Joshua L. Payne – SIB Group Leader at the Institute of Integrative Biology of the Department of Environmental Systems Science (ETH Zurich) – begins his fascinating talk on the underlying mechanics of evolution, how these mechanics themselves evolve and the notion of evolutionary landscapes. Landscapes? During the course of the 20th Century, the American population geneticist Sewall Wright was the first to depict evolution as landscapes – where coordinates in physical space correspond to genotypes in an abstract genotype space, and the elevation at each coordinate corresponds to fitness or a related phenotype. Visually, these landscapes are similar to geological maps.

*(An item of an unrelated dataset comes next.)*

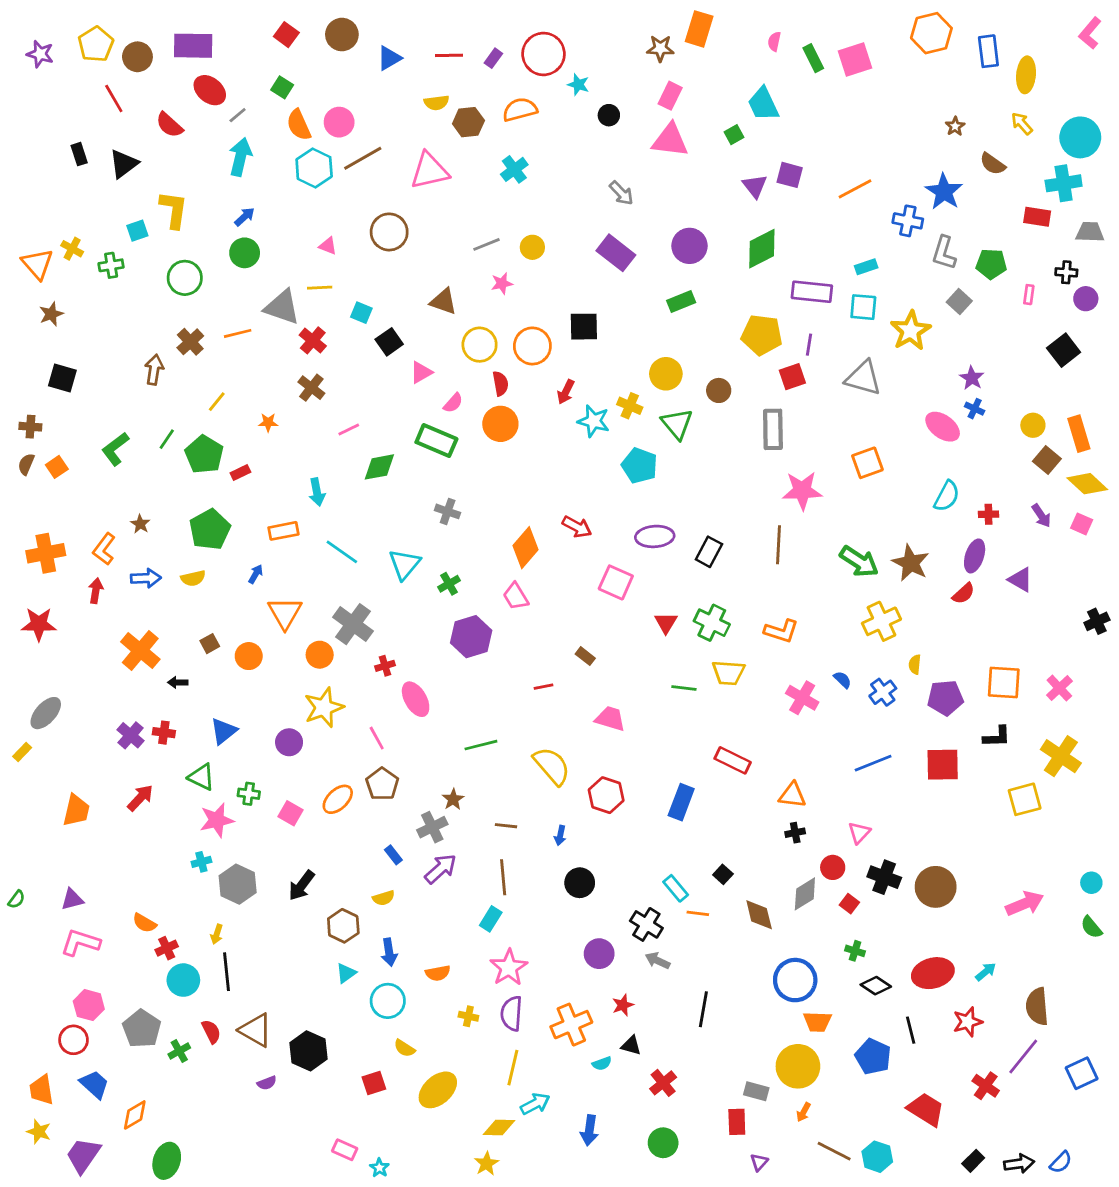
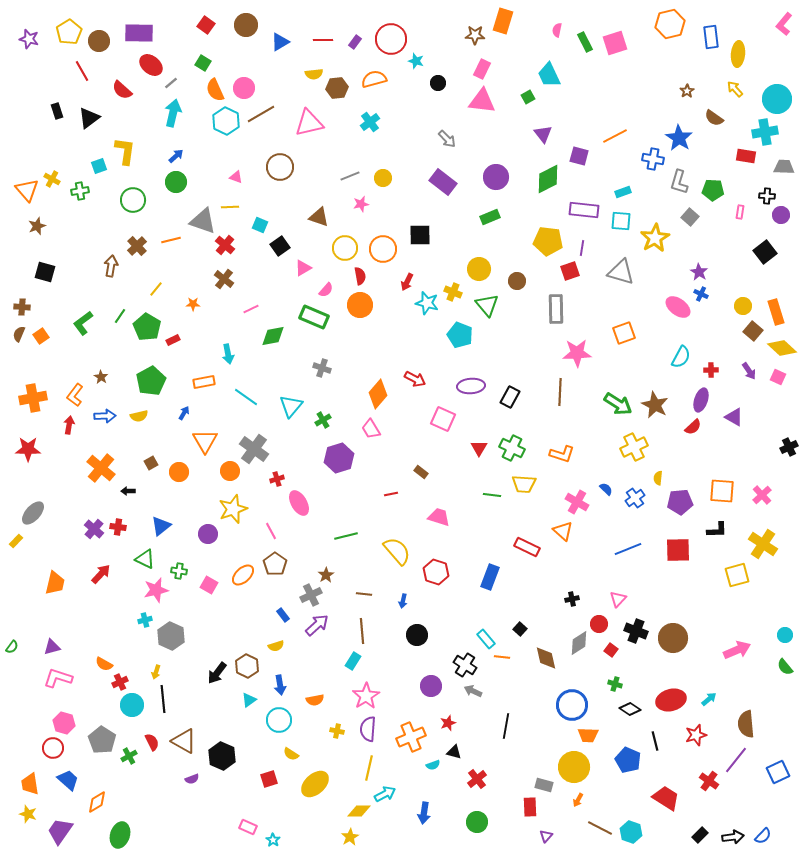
purple square: (790, 175) -> (579, 156), moved
orange triangle: (792, 795) -> (563, 531), moved, turned 35
black arrow: (302, 886) -> (217, 673), moved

the hills and valleys of evolution payne virtualFigure adapted from Payne & Wagner (2018) “The causes of evolvability and their evolution.” Nature Reviews Genetics
“Rugged adaptive landscapes can hinder evolvability, because a population’s location within such a landscape determines the amount of phenotypic variation that mutation can bring forth. For example, the mutational path indicated by the black circles leads to a local, suboptimal peak that is separated from the global peak by an adaptive valley. In contrast, the mutational path indicated by the white circles leads to the global peak.”

“What’s exciting, says Payne, is that until now the study of landscapes had been largely theoretical, but thanks to the huge advances in biotechnologies, we now have data we can use to develop models and build empirical landscapes.” For their research, Payne and his team chose to study gene regulation, more specifically the interactions between regulatory proteins and their nucleic acid sequence ligands – interactions that drive fundamental biological process in development, behavior, and physiology. In particular, the regulatory proteins Payne studies are transcription factors and RNA-binding proteins in both Drosophila and humans.

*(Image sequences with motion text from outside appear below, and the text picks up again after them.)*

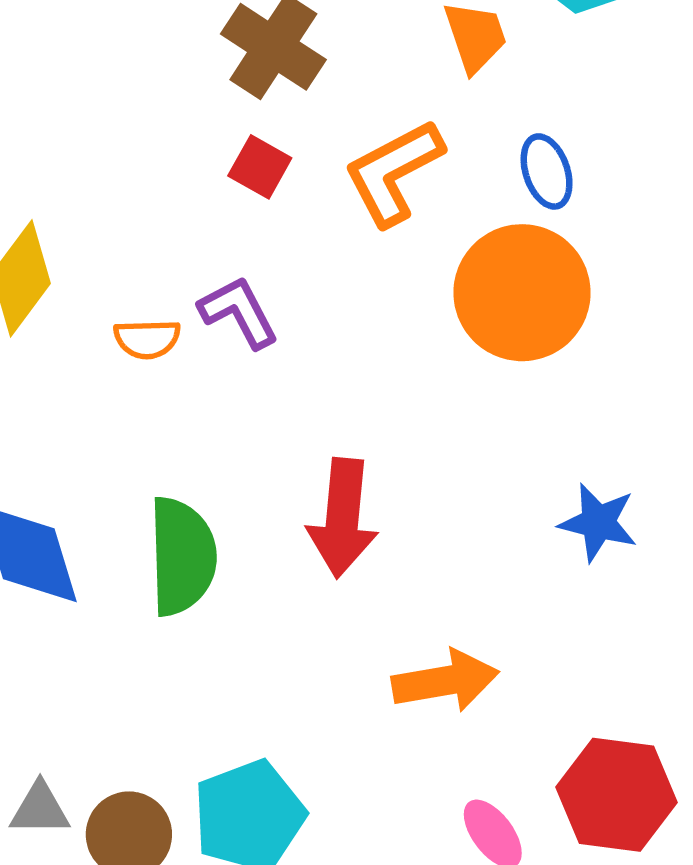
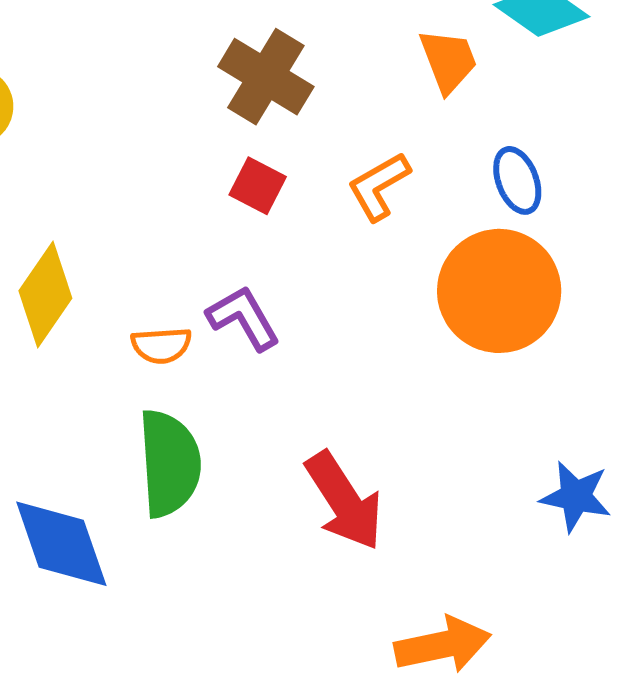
orange L-shape: (393, 172) -> (379, 186), size x0.7
red arrow: (343, 518) -> (344, 501), turned -36
green semicircle: (182, 556) -> (169, 463), moved

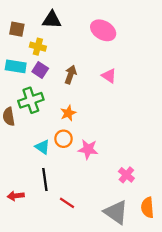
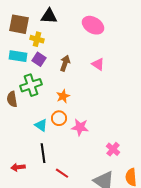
brown square: (17, 29) -> (19, 24), size x1.5

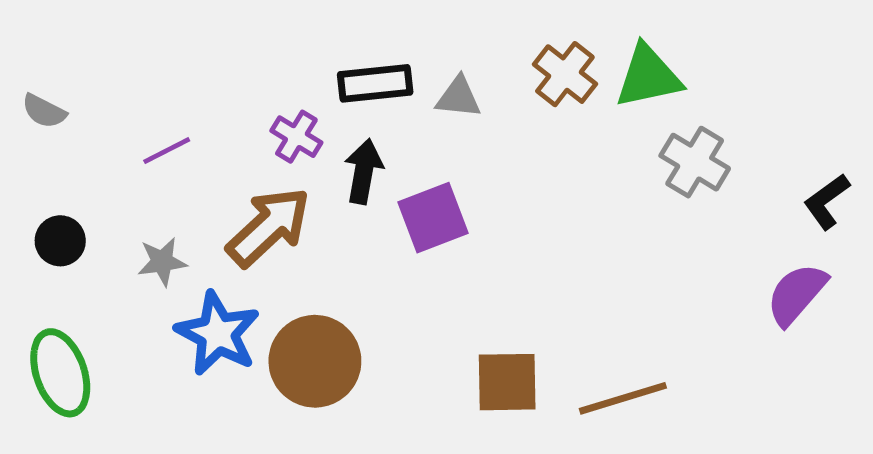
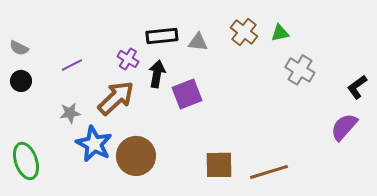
green triangle: (648, 76) -> (280, 33), size x0.6
black circle: (60, 241) -> (21, 81), moved

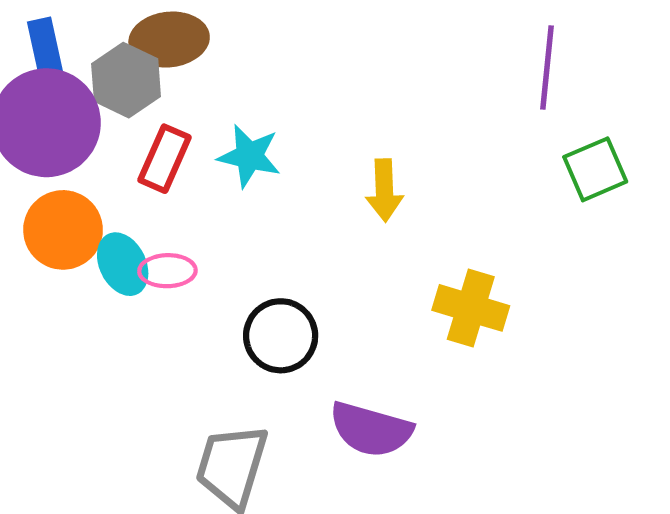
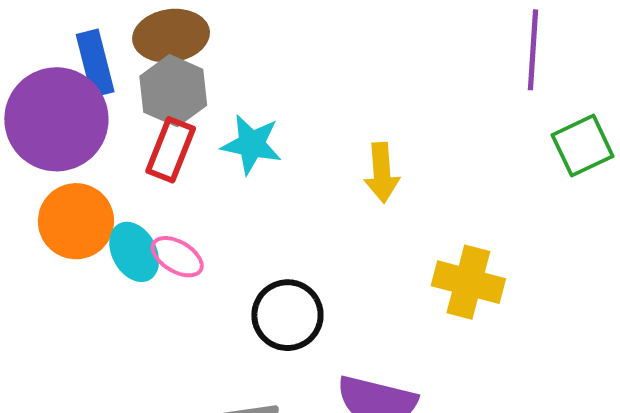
blue rectangle: (46, 53) -> (95, 63), moved
gray hexagon: (126, 80) -> (173, 91), moved
pink ellipse: (167, 271) -> (177, 257), turned 34

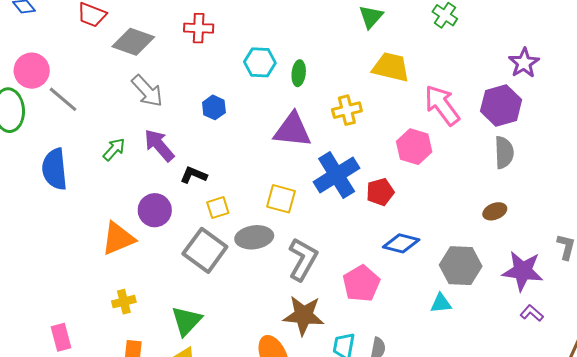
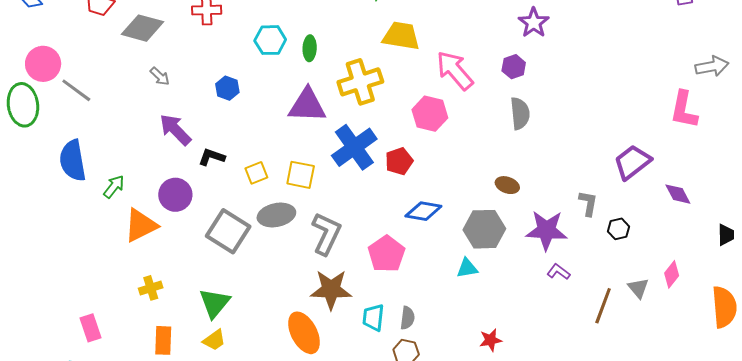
gray arrow: (147, 91) -> (160, 76), size x0.6
purple hexagon: (501, 105) -> (514, 67), size x0.6
yellow cross: (347, 110) -> (360, 82), size x1.5
green arrow: (114, 149) -> (114, 187), moved
yellow square: (218, 208) -> (256, 173), moved
brown ellipse: (495, 211) -> (507, 185), moved, turned 45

“To begin with, we established the mutational robustness and evolvability of the genotypes of both the transcription factors and the RNA-binding proteins,” explains Payne. Whether a mutation has an effect on a phenotype is related to what has been coined ‘mutational robustness’. The less weight a given mutation has on a phenotype, the more robust that phenotype is to mutation. This means that genes, and their phenotypes, are endowed with a sort of plasticity, i.e. space within which they can wriggle. “What we want to find out is whether a system can be both robust and evolvable,” continues Payne, “and evolutionary landscapes help us see this.”

“Once the robustness and evolvability of the proteins’ genotypes were established, we then went on to build their evolutionary landscapes.” Payne moves his finger along the edge of one landscape, from its base to its peak, explaining how mutations can increase binding strength, until you reach the hill’s summit, or peak, of maximum binding strength. “The contour I have just outlined represents a path that leads you from a state of low binding strength to one of high binding strength, which we consider mutationally accessible, because binding strength only increases along this path.”

“We have been able to develop landscape models at unprecedented resolution,” says Payne who then briefly introduces the Genonets Server that his team has developed. “The input form is super simple, he adds, and researchers can carry out on their own data, all the tests I have just described with it.”


Joshua Payne is currently Assistant Professor of Computational Biology and SIB Group Leader at the Institute of Integrative Biology of the Department of Environmental Systems Science (ETH Zurich).
Following an undergrad in mathematics and computer science at Regis University in Denver, Colorado, and a masters in operations research at Rensselaer Polytechnic Institute in Troy, New York, Payne earned his Ph.D. in computer science in 2009 at the University of Vermont. From 2009 to 2011, he was a postdoctoral researcher in the Computational Genetics Laboratory at Dartmouth College before moving to the Department of Evolutionary Biology and Environmental Studies at the University of Zurich. In 2017, he joined the ETH Zurich and became an SIB Group Leader in 2018.